From BBC News:
David Cecil says he is delighted by the ruling
Mr Cecil told the BBC the case was dismissed either because of a “lack of will or a lack of evidence” to try him.
He was arrested in September for “disobeying lawful orders”, because the play The River and the Mountain was performed without authorisation.
Homosexual acts are illegal in socially conservative Uganda.
The Ugandan parliament is considering legislation aimed at increasing penalties for homosexual acts.
Mr Cecil faced up to two years in jail if convicted.
He was freed on bail of 500,000 shillings ($200; £124).
Mr Cecil told the BBC he was delighted by the magistrate’s decision to dismiss the case, although it could be reopened.
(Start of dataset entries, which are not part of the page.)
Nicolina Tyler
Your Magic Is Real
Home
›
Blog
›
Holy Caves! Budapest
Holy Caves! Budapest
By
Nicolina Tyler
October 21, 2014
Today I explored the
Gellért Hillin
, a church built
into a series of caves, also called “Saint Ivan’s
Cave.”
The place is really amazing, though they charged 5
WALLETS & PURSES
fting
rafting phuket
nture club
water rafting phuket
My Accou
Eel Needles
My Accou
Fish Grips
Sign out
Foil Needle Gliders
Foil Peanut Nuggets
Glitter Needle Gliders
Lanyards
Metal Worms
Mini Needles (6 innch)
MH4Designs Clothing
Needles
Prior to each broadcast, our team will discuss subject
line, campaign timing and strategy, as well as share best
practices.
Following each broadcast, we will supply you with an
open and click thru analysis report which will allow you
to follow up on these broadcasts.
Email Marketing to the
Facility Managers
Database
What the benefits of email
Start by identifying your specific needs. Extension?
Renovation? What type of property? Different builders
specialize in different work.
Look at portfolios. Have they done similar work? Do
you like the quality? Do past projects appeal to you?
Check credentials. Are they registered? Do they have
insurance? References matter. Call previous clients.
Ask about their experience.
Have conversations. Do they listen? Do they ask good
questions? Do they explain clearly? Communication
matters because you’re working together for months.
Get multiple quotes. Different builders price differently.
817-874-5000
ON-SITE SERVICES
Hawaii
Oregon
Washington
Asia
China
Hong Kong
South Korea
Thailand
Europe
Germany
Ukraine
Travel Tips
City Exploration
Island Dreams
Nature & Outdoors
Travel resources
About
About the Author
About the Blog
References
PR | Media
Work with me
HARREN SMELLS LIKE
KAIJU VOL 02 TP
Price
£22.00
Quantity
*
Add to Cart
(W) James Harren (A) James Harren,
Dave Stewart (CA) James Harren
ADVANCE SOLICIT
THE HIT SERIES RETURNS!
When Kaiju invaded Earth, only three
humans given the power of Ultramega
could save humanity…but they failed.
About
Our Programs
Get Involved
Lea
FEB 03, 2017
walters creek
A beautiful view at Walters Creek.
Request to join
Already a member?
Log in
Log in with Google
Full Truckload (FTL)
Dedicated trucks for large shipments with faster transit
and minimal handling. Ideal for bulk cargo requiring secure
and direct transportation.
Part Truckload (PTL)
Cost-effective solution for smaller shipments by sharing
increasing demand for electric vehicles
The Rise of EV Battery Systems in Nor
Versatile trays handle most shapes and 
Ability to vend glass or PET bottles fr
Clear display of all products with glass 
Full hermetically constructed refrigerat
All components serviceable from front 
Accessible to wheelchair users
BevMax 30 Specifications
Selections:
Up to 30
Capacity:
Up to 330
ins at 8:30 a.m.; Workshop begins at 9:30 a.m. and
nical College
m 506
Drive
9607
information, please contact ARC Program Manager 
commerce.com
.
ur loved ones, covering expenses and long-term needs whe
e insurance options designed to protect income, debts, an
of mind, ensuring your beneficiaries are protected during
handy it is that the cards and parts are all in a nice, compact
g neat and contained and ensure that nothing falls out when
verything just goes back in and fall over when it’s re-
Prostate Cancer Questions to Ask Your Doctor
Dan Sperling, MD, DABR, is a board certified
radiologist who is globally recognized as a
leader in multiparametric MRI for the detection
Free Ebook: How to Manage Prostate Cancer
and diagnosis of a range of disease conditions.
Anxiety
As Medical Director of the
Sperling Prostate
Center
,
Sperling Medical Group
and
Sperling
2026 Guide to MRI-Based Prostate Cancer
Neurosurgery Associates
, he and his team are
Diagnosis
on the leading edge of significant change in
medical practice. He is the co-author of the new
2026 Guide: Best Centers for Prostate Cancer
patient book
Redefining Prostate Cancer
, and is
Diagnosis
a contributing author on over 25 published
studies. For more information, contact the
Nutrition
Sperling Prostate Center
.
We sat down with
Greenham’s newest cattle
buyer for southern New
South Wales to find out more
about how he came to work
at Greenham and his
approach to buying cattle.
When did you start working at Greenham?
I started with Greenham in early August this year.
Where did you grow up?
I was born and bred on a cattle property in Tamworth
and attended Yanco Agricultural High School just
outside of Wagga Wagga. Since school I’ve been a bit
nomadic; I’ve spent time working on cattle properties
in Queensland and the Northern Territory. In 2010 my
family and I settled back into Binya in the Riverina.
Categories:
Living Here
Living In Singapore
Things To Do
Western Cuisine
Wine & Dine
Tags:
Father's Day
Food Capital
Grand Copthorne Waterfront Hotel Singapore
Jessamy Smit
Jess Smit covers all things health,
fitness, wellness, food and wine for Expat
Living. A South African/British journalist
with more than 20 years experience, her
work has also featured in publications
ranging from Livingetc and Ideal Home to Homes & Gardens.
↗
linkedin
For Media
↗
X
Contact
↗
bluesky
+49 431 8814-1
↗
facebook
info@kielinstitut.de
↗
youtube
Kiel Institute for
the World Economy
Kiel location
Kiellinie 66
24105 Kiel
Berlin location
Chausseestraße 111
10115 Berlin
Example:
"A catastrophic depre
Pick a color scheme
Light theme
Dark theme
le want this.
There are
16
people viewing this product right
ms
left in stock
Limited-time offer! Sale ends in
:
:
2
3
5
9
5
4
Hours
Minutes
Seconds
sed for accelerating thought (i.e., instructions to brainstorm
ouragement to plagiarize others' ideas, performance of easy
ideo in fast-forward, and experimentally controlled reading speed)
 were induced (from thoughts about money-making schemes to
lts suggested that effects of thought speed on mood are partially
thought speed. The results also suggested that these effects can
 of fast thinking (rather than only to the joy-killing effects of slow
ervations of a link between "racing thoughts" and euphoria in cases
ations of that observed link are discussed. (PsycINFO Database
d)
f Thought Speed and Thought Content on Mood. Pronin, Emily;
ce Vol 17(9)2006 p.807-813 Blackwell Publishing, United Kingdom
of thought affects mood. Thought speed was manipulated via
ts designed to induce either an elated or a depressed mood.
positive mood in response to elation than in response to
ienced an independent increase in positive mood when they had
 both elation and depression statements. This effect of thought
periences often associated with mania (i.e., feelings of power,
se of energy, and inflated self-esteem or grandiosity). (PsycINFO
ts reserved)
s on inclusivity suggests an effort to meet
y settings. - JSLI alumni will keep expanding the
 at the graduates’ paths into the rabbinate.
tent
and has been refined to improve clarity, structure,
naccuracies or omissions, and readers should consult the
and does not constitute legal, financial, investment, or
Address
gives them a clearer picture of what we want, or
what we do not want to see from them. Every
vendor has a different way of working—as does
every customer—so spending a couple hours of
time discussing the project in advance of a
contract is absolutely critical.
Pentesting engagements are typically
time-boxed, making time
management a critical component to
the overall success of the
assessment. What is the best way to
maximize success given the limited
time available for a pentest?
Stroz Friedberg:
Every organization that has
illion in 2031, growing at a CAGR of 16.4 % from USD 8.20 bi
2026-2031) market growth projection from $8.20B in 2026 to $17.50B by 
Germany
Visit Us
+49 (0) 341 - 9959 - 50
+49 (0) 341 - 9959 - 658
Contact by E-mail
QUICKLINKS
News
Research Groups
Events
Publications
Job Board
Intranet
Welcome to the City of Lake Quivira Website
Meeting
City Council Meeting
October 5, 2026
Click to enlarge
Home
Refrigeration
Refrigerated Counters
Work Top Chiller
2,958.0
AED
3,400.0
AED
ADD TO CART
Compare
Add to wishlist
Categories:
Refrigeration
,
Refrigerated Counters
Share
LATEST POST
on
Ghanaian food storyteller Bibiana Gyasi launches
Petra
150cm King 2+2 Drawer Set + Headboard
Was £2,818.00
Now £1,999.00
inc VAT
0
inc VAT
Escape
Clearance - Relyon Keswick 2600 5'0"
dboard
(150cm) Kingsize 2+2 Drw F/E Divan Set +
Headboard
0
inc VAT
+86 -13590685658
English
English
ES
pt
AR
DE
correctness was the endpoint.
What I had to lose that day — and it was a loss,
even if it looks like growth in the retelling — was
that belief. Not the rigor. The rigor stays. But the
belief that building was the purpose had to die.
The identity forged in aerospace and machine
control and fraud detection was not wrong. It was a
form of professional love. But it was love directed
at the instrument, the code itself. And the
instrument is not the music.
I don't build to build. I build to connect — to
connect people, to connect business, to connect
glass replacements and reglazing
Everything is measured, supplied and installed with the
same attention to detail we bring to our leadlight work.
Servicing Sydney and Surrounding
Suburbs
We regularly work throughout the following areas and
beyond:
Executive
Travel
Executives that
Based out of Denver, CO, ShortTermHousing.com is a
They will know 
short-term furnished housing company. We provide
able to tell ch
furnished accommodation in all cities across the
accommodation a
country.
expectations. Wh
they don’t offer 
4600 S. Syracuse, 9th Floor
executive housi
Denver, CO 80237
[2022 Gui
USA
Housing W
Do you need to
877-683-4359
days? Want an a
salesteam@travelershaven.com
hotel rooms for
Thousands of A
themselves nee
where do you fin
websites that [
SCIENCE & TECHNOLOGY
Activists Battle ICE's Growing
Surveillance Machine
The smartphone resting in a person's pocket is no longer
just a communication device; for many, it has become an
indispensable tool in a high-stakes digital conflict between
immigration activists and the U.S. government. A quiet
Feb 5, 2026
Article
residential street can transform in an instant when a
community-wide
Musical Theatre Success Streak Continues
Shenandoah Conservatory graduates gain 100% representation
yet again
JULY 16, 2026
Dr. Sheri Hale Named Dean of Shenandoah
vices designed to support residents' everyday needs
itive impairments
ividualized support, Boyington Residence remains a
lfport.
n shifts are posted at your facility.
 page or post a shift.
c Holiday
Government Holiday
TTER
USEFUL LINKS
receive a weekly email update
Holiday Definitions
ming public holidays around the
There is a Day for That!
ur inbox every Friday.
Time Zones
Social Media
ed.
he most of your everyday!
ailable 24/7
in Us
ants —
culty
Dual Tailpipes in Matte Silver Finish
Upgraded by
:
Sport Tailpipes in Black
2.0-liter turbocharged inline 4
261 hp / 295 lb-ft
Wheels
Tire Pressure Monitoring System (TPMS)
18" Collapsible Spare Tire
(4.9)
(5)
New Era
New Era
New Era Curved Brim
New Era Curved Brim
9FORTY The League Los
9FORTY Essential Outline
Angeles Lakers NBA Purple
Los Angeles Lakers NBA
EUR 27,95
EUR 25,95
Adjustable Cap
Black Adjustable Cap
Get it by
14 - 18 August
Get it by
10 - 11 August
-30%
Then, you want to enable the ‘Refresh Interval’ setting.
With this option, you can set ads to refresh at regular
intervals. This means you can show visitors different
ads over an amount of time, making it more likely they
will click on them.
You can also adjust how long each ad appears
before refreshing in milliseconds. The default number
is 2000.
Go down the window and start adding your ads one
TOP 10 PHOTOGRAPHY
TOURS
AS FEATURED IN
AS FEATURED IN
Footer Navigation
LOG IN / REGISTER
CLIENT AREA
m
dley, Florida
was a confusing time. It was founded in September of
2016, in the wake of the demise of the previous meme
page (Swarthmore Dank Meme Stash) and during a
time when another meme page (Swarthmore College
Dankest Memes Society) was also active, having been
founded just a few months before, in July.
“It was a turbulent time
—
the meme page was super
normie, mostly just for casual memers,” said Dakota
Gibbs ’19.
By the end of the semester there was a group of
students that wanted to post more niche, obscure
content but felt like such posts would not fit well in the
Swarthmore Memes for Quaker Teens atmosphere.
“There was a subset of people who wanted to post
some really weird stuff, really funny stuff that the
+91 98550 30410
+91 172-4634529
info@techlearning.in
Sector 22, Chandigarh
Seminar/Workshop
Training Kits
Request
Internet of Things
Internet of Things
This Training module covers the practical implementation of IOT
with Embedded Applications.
“Today’s [Wednesday’s] outcome demonstrates there is a functioning judiciary in Uganda and it has restored my faith in Ugandan society,” Mr Cecil said.
The prosecution told the magistrate that police had not yet given them a case file, he said.
“This indicates the investigation has either stalled or they don’t have enough evidence,” Mr Cecil added.
The play, which tells the story of a gay businessman killed by his own employees, was performed at two theatres in the Ugandan capital, Kampala, in August.
Uganda’s Daily Monitor newspaper reported at the time that the Media Council had warned the play’s backers not to perform it until it had been approved.
Mr Cecil told the BBC he would not stage the play again, because cuts ordered by the Media Council would “disembowel” the production, he said.
Gay people have faced physical attacks and social rejection in Uganda.
In 2011, activist David Kato was beaten to death but police denied this was related to his sexuality.
Last month, Uganda’s parliament debated a bill to increase sentences for people convicted of homosexuality.
The original version of the bill stipulated the death penalty for some homosexual acts but this has reportedly been dropped in favour of a life sentence.
Ugandan President Yoweri Museveni last month said gay people should not be killed or persecuted, but he also stressed homosexuality should not be promoted either.
The bill was first introduced in 2009, sparking an international outcry.
US President Barack Obama described it as “odious”.